Given entries Start Marker

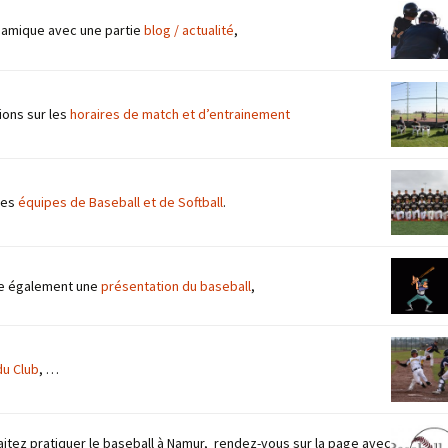
ynamique avec une partie
blog / actualité
,
ions sur les
horaires de match et d’entrainement
tes
équipes de Baseball et de Softball
.
ve également une
présentation du baseball
,
du Club
, …
aitez pratiquer le baseball à Namur, rendez-vous sur la page avec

Given entries End Marker

[Your goal] Your answer must be an exact copy of the listing, minus its pictures.

[Solution for this exercise]
ynamique avec une partie
blog / actualité
,
ions sur les
horaires de match et d’entrainement
tes
équipes de Baseball et de Softball
.
ve également une
présentation du baseball
,
du Club
, …
aitez pratiquer le baseball à Namur, rendez-vous sur la page avec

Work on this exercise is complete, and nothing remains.